# cutting concrete block with a table saw



## slownsteady (Aug 7, 2014)

I need to cut a couple of concrete cap blocks for a retaining wall. I have used my circular saw in the past and I have to make two cuts bc the 7" blade isn't big enough. So can I put a 10" diamond blade on my table saw and run the block through on that...or am I just asking for a headache?
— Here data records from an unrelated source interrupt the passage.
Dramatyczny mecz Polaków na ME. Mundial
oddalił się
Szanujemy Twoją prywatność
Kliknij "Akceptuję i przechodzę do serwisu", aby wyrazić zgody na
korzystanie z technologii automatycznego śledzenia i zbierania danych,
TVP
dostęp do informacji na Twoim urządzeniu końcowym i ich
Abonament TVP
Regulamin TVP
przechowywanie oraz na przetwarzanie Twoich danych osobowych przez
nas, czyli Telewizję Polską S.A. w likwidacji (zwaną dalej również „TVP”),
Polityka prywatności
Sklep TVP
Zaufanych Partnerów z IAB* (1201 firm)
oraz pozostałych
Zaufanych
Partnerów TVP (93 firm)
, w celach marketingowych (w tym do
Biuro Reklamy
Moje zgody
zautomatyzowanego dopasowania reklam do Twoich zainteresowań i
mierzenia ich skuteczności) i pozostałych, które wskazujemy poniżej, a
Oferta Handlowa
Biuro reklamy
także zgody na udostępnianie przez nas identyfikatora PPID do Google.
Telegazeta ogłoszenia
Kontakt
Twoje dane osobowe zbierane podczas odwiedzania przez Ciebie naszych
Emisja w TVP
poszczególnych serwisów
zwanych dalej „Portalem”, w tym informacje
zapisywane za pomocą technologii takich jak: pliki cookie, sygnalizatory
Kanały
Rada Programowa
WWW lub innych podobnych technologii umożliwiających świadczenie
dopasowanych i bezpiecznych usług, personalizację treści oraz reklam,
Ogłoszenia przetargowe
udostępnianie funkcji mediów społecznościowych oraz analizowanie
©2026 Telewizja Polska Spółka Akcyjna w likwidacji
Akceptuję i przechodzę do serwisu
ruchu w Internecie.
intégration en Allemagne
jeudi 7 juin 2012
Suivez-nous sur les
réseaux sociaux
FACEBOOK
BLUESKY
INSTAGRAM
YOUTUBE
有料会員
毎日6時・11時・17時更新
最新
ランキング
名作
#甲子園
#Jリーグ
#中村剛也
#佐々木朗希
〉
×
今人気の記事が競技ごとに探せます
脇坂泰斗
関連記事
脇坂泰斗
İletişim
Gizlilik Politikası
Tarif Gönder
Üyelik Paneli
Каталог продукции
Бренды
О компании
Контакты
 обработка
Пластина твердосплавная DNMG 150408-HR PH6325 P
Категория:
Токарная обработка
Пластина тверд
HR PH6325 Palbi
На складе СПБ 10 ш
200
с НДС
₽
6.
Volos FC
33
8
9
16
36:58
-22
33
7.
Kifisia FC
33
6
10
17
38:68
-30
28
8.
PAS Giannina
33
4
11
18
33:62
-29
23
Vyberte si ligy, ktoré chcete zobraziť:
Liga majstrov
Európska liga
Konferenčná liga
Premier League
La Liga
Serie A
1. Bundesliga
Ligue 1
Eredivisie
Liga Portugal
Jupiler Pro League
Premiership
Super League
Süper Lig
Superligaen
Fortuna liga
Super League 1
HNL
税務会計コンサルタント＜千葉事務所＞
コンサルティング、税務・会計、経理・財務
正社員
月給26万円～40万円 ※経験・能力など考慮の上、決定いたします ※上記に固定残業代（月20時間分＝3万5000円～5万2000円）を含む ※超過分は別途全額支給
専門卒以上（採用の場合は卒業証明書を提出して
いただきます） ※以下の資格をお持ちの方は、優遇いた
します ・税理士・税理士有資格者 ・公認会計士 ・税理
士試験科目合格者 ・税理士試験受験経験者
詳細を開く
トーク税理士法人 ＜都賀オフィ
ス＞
Alternate plan would be to rent a larger circ saw for about $40


----------



## nealtw (Aug 7, 2014)

Cut it from both sides with 7.25 blade, Total cut will be almost 4 1/2"


----------



## slownsteady (Aug 7, 2014)

so you don't recommend the table saw?


----------



## nealtw (Aug 7, 2014)

The cost of a 10" blade would be a factor for me. I like to drible water on the cut so it would depend on the table saw.


----------



## Chris (Aug 7, 2014)

You can get a 10" blade for dry cutting and it will work but I would wear clothing that covers everything and good safety glasses because it will throw little pieces of sand and they hurt.

If you have a block yard nearby see if they have a wet saw, many do.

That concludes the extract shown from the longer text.